And if Congress and the president enact reforms that lead to increased low-skill immigration, we can expect the cost to climb still further. Only 9 percent of native-born adults lack a high-school degree, but among legal immigrants the number is 25 percent. With illegal immigrants, it's roughly 50 percent, according to Rector. Recent immigration "reform" proposals would add millions of low-skill immigrants to our society, at enormous cost to the U.S. taxpayer.
"In order to make the average low-skill household fiscally neutral -- to make taxes paid equal immediate benefits received and the appropriate share of interest on government debt -- it would be necessary to eliminate Social Security, Medicare, all 60 means-tested aid programs and cut the cost of public edu¬cation in half," Rector says. "It seems certain that, on average, low-skill households will generate deep fiscal deficits for the fore¬seeable future."
The point of all this is not to argue that low-skill households enjoy a life of ease, or that they deserve no public help at all.

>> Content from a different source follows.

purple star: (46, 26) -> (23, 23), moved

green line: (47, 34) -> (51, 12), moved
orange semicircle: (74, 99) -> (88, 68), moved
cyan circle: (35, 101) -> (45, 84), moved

But Rector's analysis does graft some much-needed perspective on the hoary charges that the rich shaft the poor at every opportunity -- that we, as a society, don't do enough to alleviate the suffering of those mired in poverty.
In fact, we do quite a bit -- something our presidential aspirants should keep in mind. "Before government undertakes to transfer even more economic resources to these households," Rector says, "it should have a very clear account of the magnitude of the transfers that already occur." Would-be Robin Hoods, take note.